##### Extracted material #####
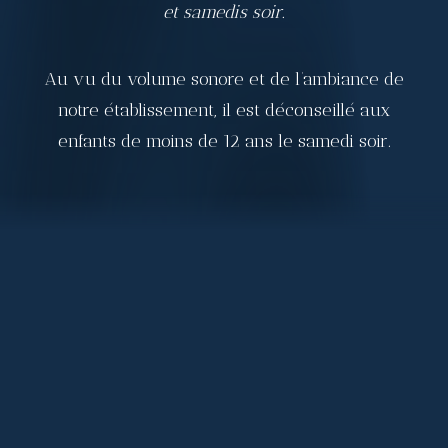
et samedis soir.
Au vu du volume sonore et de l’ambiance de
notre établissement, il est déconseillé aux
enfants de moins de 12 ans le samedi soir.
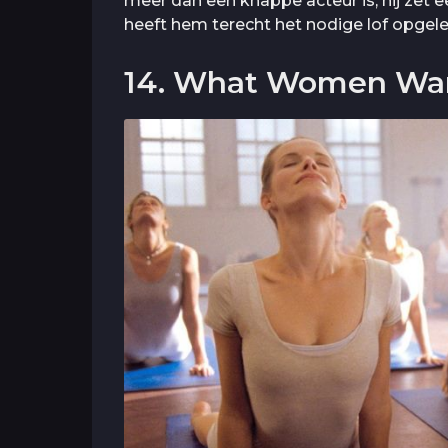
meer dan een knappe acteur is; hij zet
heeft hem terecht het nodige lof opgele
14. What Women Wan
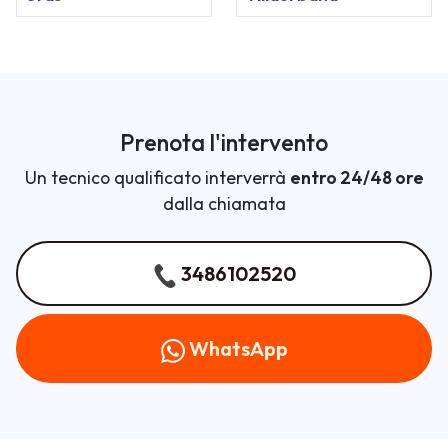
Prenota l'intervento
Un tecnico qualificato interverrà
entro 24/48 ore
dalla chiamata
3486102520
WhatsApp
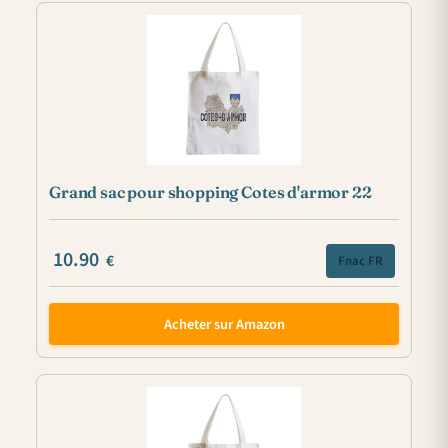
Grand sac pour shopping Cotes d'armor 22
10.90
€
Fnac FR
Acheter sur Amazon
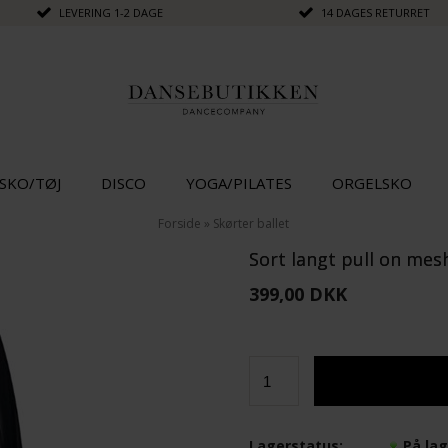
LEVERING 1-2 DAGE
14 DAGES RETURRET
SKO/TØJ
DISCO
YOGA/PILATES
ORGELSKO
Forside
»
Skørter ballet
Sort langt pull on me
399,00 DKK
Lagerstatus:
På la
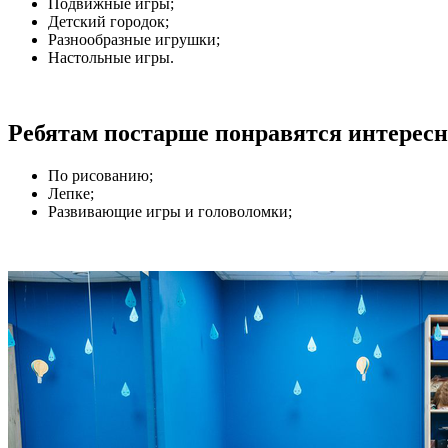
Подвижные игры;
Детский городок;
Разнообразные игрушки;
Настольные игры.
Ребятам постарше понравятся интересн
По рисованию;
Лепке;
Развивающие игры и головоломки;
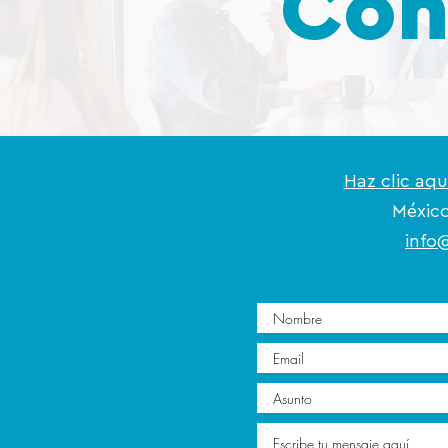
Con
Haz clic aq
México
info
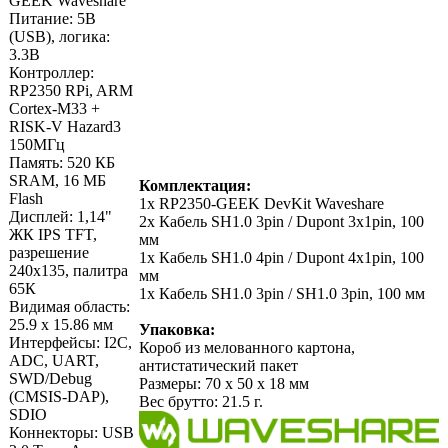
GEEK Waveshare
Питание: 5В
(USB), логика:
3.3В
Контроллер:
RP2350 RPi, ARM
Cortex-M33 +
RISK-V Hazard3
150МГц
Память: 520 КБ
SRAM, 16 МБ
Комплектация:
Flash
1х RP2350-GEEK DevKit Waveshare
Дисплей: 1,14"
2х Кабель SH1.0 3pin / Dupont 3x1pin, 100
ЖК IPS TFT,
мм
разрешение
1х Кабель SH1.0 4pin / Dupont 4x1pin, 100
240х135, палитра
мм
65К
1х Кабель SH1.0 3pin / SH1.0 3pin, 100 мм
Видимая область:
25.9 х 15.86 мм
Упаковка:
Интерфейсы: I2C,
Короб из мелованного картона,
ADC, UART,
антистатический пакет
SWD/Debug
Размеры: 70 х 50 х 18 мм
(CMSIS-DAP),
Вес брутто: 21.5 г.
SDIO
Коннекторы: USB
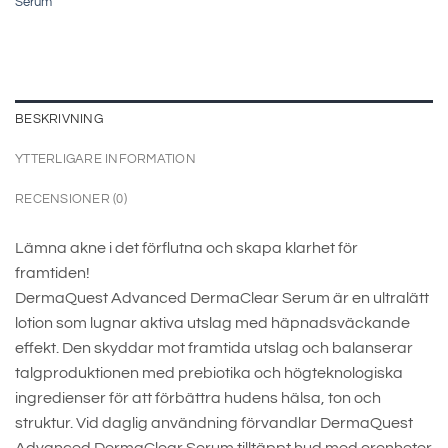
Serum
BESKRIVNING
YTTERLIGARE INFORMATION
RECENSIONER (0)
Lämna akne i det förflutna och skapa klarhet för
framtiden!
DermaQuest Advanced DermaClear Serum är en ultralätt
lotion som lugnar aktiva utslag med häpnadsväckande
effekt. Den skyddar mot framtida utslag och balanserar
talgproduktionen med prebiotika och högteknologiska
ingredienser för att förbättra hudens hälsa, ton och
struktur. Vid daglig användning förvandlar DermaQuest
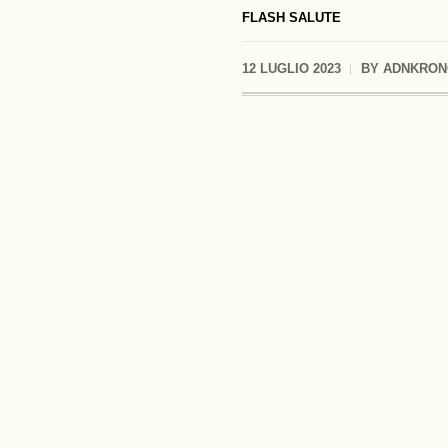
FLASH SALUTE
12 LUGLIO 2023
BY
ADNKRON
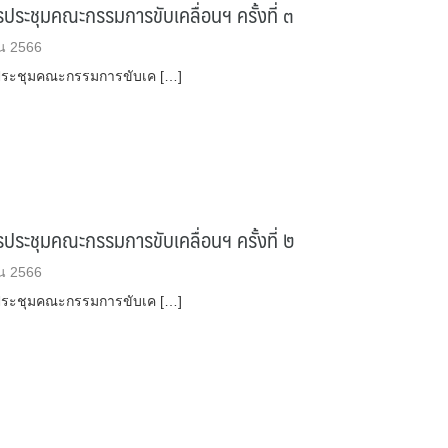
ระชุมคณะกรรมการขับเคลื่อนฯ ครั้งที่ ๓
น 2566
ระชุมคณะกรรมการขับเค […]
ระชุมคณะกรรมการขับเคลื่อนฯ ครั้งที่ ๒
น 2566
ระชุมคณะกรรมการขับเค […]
#####
Write out the entries above word for word. Do not include the pictures.

Expected output:
et samedis soir.
Au vu du volume sonore et de l’ambiance de
notre établissement, il est déconseillé aux
enfants de moins de 12 ans le samedi soir.
meer dan een knappe acteur is; hij zet
heeft hem terecht het nodige lof opgele
14. What Women Wan
Prenota l'intervento
Un tecnico qualificato interverrà
entro 24/48 ore
dalla chiamata
3486102520
WhatsApp
Grand sac pour shopping Cotes d'armor 22
10.90
€
Fnac FR
Acheter sur Amazon
LEVERING 1-2 DAGE
14 DAGES RETURRET
SKO/TØJ
DISCO
YOGA/PILATES
ORGELSKO
Forside
»
Skørter ballet
Sort langt pull on me
399,00 DKK
Lagerstatus:
På la
Подвижные игры;
Детский городок;
Разнообразные игрушки;
Настольные игры.
Ребятам постарше понравятся интересн
По рисованию;
Лепке;
Развивающие игры и головоломки;
Con
Haz clic aq
México
info
GEEK Waveshare
Питание: 5В
(USB), логика:
3.3В
Контроллер:
RP2350 RPi, ARM
Cortex-M33 +
RISK-V Hazard3
150МГц
Память: 520 КБ
SRAM, 16 МБ
Комплектация:
Flash
1х RP2350-GEEK DevKit Waveshare
Дисплей: 1,14"
2х Кабель SH1.0 3pin / Dupont 3x1pin, 100
ЖК IPS TFT,
мм
разрешение
1х Кабель SH1.0 4pin / Dupont 4x1pin, 100
240х135, палитра
мм
65К
1х Кабель SH1.0 3pin / SH1.0 3pin, 100 мм
Видимая область:
25.9 х 15.86 мм
Упаковка:
Интерфейсы: I2C,
Короб из мелованного картона,
ADC, UART,
антистатический пакет
SWD/Debug
Размеры: 70 х 50 х 18 мм
(CMSIS-DAP),
Вес брутто: 21.5 г.
SDIO
Коннекторы: USB
Serum
BESKRIVNING
YTTERLIGARE INFORMATION
RECENSIONER (0)
Lämna akne i det förflutna och skapa klarhet för
framtiden!
DermaQuest Advanced DermaClear Serum är en ultralätt
lotion som lugnar aktiva utslag med häpnadsväckande
effekt. Den skyddar mot framtida utslag och balanserar
talgproduktionen med prebiotika och högteknologiska
ingredienser för att förbättra hudens hälsa, ton och
struktur. Vid daglig användning förvandlar DermaQuest
FLASH SALUTE
12 LUGLIO 2023
BY
ADNKRON
ระชุมคณะกรรมการขับเคลื่อนฯ ครั้งที่ ๓
น 2566
ระชุมคณะกรรมการขับเค […]
ระชุมคณะกรรมการขับเคลื่อนฯ ครั้งที่ ๒
น 2566
ระชุมคณะกรรมการขับเค […]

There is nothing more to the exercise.